(Task objective):
Below are the records. Retype exactly the lines between the lines holding "いつでも楽しい36品をご紹介。" and "春夏秋冬、いつでも楽しい米粉のキャロット", inclusive.

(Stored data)
········

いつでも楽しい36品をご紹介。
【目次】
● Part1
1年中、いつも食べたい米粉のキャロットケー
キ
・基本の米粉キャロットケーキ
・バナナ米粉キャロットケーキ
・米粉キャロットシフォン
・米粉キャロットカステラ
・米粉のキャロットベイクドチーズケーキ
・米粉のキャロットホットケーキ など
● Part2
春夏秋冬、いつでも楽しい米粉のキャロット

········

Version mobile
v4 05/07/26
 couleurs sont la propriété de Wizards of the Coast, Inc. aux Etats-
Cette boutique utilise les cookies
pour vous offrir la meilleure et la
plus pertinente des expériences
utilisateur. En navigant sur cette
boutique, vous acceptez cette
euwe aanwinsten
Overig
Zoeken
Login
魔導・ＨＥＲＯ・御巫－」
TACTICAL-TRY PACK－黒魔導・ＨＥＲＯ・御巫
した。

········

(Answer to the problem):
いつでも楽しい36品をご紹介。
【目次】
● Part1
1年中、いつも食べたい米粉のキャロットケー
キ
・基本の米粉キャロットケーキ
・バナナ米粉キャロットケーキ
・米粉キャロットシフォン
・米粉キャロットカステラ
・米粉のキャロットベイクドチーズケーキ
・米粉のキャロットホットケーキ など
● Part2
春夏秋冬、いつでも楽しい米粉のキャロット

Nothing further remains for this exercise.